* Exercise requirements:
Please retype the data below line for line and leave out every picture.

Extracted records START

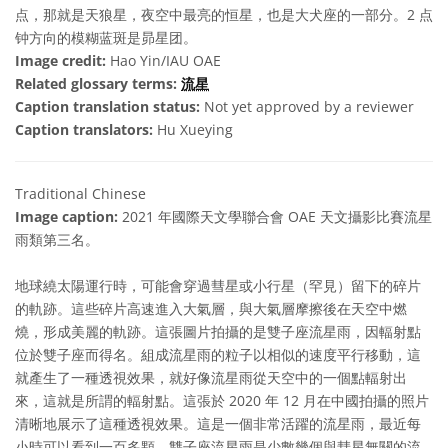
点，那就是天狼星，夜空中最亮的恒星，也是大犬座的一部分。2 点
钟方向的模糊蓝斑是昴星团。
Image credit:
Hao Yin/IAU OAE
Related glossary terms:
流星
Caption translation status:
Not yet approved by a reviewer
Caption translators:
Hu Xueying
Traditional Chinese
Image caption:
2021 年國際天文學聯合會 OAE 天文攝影比賽流星
雨類第三名。
地球繞太陽運行時，可能會穿過彗星或小行星（罕見）留下的碎片
的軌跡。這些碎片高速進入大氣層，與大氣層摩擦後在天空中燃
燒，形成美麗的軌跡。這張圖片拍攝的是雙子座流星雨，因輻射點
位於雙子座而得名。組成流星雨的粒子以相似的速度平行移動，這
就產生了一種透視效果，就好像流星雨從天空中的一個點輻射出
來，這就是所謂的輻射點。這張於 2020 年 12 月在中國拍攝的照片
清晰地展示了這種透視效果。這是一個非常活躍的流星雨，最近每
小時可以看到一百多顆。雙子座流星雨是少數幾個與彗星無關的流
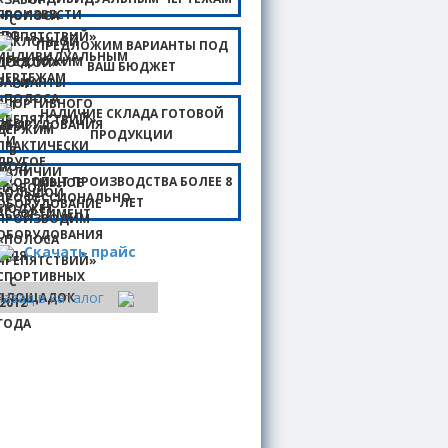
ПРЕДЛОЖИМ ВАРИАНТЫ ПОД
ВАШ БЮДЖЕТ
НАЛИЧИЕ СКЛАДА ГОТОВОЙ
ПРОДУКЦИИ
ОПЫТ ПРОИЗВОДСТВА БОЛЕЕ 8
ЛЕТ
Скачать прайс
Назад в каталог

Extracted records END

* Reply to the task:
点，那就是天狼星，夜空中最亮的恒星，也是大犬座的一部分。2 点
钟方向的模糊蓝斑是昴星团。
Image credit:
Hao Yin/IAU OAE
Related glossary terms:
流星
Caption translation status:
Not yet approved by a reviewer
Caption translators:
Hu Xueying
Traditional Chinese
Image caption:
2021 年國際天文學聯合會 OAE 天文攝影比賽流星
雨類第三名。
地球繞太陽運行時，可能會穿過彗星或小行星（罕見）留下的碎片
的軌跡。這些碎片高速進入大氣層，與大氣層摩擦後在天空中燃
燒，形成美麗的軌跡。這張圖片拍攝的是雙子座流星雨，因輻射點
位於雙子座而得名。組成流星雨的粒子以相似的速度平行移動，這
就產生了一種透視效果，就好像流星雨從天空中的一個點輻射出
來，這就是所謂的輻射點。這張於 2020 年 12 月在中國拍攝的照片
清晰地展示了這種透視效果。這是一個非常活躍的流星雨，最近每
小時可以看到一百多顆。雙子座流星雨是少數幾個與彗星無關的流
ПРЕДЛОЖИМ ВАРИАНТЫ ПОД
ВАШ БЮДЖЕТ
НАЛИЧИЕ СКЛАДА ГОТОВОЙ
ПРОДУКЦИИ
ОПЫТ ПРОИЗВОДСТВА БОЛЕЕ 8
ЛЕТ
Скачать прайс
Назад в каталог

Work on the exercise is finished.